___ Data to use ___
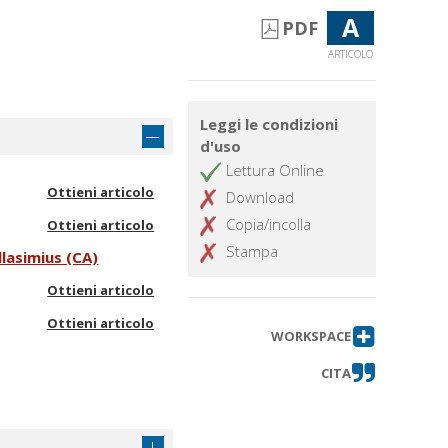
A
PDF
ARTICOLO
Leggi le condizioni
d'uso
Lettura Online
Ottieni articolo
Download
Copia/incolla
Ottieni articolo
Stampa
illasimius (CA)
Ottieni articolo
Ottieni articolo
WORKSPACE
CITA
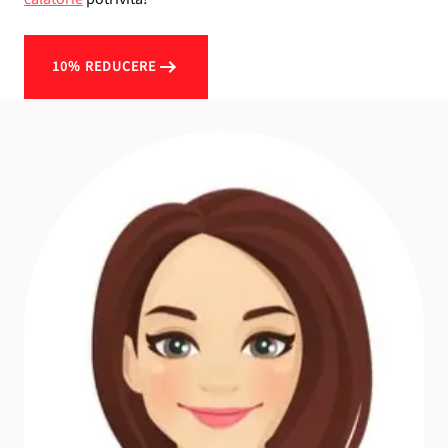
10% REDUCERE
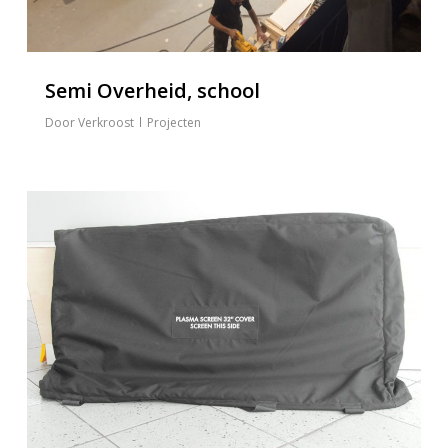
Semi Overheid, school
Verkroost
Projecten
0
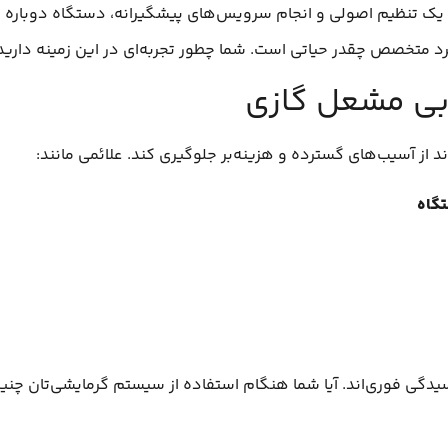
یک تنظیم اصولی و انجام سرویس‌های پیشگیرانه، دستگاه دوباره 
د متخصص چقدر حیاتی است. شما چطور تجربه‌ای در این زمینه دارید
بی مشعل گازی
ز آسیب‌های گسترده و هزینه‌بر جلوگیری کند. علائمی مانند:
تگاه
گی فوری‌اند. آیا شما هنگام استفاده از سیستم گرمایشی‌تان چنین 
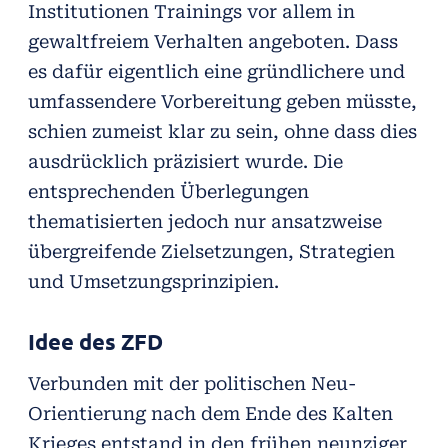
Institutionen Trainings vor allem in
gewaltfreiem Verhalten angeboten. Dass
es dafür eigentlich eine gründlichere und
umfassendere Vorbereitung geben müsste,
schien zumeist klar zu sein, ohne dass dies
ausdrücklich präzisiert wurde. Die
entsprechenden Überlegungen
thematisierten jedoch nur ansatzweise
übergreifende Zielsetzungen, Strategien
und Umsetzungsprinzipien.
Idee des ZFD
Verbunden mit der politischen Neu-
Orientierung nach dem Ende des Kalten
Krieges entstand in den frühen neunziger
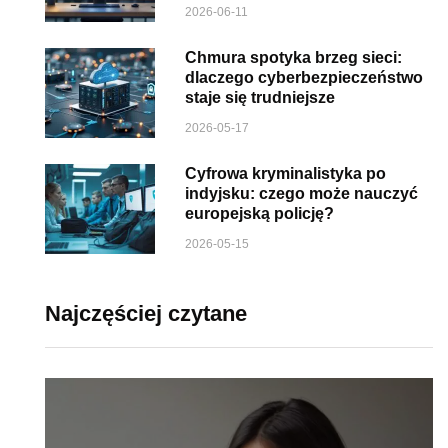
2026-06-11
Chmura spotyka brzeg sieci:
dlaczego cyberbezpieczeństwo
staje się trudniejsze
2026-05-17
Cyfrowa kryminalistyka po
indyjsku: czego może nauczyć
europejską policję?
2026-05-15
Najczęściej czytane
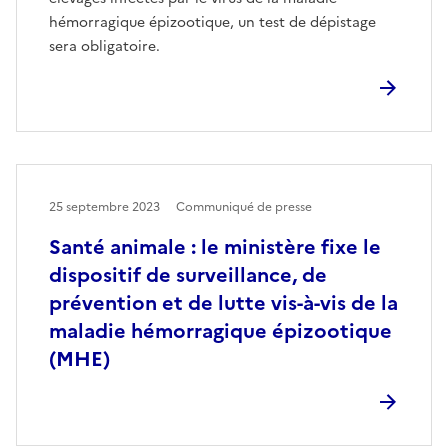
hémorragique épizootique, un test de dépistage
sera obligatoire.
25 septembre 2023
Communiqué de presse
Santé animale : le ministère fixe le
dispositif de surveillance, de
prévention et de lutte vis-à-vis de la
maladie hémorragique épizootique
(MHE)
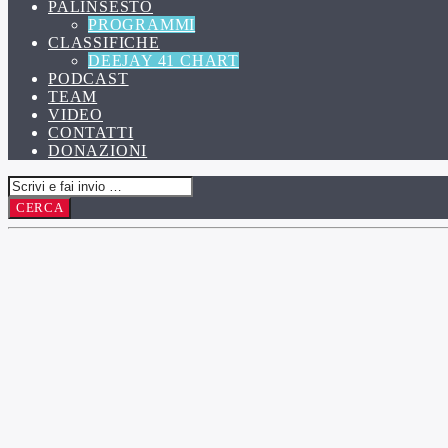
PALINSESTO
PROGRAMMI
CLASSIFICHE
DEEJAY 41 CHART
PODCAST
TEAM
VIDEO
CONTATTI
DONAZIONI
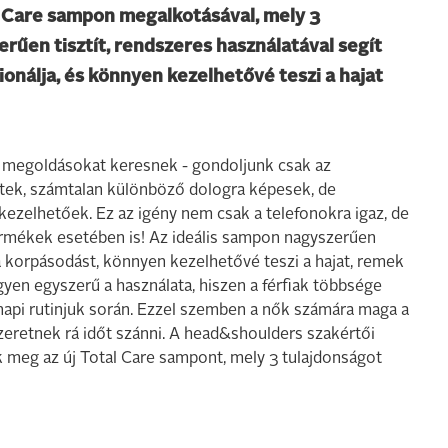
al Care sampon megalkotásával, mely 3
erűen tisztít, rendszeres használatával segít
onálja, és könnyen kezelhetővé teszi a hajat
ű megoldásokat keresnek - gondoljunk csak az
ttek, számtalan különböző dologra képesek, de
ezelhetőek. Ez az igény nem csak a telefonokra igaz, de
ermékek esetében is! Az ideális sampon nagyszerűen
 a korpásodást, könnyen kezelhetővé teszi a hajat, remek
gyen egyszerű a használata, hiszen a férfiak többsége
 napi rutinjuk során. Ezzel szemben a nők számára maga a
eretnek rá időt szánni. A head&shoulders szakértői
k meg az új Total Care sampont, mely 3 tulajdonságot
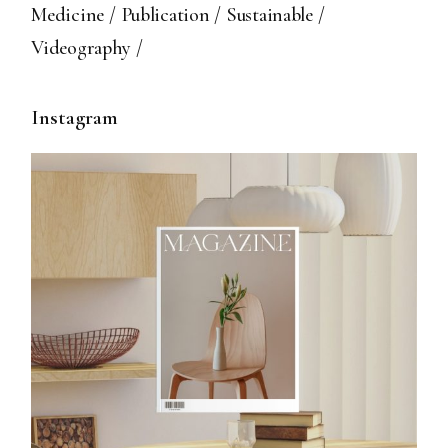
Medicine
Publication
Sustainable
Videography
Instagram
___
:: Exercise requirements ::
Exactly reproduce the lines that run from the first line of the listing above to the line containing "گی فوری‌اند. آیا", including both; omit the pictures.

:: Task result ::
A
PDF
ARTICOLO
Leggi le condizioni
d'uso
Lettura Online
Ottieni articolo
Download
Copia/incolla
Ottieni articolo
Stampa
illasimius (CA)
Ottieni articolo
Ottieni articolo
WORKSPACE
CITA
10% REDUCERE
Semi Overheid, school
Verkroost
Projecten
0
یک تنظیم اصولی و انجام سرویس‌های پیشگیرانه، دستگاه دوباره 
د متخصص چقدر حیاتی است. شما چطور تجربه‌ای در این زمینه دارید
بی مشعل گازی
ز آسیب‌های گسترده و هزینه‌بر جلوگیری کند. علائمی مانند:
تگاه
گی فوری‌اند. آیا شما هنگام استفاده از سیستم گرمایشی‌تان چنین 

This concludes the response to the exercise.